Most surprisingly, studies have revealed a far greater degree of sex chromosome diversity and turnover than previously appreciated. In fact, some lineages including lizards, fish, amphibians, insects, and plants show frequent changes in the location of sex determining genes and high rates of turnover of sex chromosomes. This led Mank and her co-authors to propose a new conceptual framework in which sex chromosome evolution is more cyclical than linear.

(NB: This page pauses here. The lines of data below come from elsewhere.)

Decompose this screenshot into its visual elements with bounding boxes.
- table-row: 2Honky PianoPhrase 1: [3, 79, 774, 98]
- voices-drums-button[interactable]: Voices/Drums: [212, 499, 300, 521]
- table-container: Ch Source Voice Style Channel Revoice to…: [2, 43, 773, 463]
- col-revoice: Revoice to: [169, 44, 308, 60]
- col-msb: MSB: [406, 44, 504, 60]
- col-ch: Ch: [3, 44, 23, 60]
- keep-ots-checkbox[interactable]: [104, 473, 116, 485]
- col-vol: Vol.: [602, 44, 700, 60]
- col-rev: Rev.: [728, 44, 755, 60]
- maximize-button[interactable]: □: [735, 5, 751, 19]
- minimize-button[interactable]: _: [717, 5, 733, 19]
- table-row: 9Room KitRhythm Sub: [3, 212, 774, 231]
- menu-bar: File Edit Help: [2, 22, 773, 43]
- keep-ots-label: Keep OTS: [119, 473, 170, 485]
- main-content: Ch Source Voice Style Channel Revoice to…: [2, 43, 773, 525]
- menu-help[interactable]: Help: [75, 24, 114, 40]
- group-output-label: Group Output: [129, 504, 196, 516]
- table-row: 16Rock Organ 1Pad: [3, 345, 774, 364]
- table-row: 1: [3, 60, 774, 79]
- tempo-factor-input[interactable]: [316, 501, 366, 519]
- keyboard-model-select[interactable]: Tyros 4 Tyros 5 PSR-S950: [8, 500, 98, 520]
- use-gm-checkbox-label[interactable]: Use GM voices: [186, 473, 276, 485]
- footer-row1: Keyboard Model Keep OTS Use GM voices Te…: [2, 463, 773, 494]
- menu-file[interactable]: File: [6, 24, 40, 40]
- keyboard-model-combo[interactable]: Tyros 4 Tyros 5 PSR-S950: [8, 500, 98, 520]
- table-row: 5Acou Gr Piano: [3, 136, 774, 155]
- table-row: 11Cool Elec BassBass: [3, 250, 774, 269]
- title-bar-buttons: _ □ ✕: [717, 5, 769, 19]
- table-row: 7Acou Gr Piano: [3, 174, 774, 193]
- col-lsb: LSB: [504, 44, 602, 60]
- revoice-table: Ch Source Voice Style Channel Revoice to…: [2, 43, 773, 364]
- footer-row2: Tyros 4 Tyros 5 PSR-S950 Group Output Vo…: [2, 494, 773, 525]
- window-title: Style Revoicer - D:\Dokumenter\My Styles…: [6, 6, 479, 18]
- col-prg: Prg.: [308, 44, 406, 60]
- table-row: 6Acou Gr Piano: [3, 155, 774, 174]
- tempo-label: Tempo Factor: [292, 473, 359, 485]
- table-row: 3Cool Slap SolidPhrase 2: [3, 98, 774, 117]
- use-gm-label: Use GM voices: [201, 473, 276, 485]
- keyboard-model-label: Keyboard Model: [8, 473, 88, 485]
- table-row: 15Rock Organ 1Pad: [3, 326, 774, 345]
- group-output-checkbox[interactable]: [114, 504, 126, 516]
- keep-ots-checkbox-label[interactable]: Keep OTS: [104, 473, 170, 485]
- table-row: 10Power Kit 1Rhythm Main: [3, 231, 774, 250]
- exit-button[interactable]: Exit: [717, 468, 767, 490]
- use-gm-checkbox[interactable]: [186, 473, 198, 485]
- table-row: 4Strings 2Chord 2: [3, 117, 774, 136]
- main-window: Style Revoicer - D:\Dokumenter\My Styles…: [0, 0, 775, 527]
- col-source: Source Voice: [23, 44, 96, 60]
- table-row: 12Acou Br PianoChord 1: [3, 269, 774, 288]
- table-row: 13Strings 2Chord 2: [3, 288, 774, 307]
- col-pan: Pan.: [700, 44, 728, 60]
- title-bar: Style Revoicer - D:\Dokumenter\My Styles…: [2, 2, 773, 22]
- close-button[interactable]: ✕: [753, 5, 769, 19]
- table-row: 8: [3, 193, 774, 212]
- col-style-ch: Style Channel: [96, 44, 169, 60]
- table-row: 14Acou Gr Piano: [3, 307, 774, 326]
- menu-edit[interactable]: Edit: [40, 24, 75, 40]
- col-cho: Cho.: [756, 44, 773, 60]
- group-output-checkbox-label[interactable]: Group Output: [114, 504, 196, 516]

To test this cyclical theory, additional studies from a more diverse array of organisms are needed, especially from taxonomic groups that exhibit variation in sex chromosome features at the individual and population level, as well as understudied groups like fungi and protists. According to Mank, “We still don’t really understand the earliest stages of sex chromosome evolution, and I suspect this will be a major area of future focus. Additionally, our map of sex chromosomes is very sparsely populated across the tips of the tree of life, and I’m hopeful that this sampling will become much denser in the coming years, allowing for more robust comparative studies.”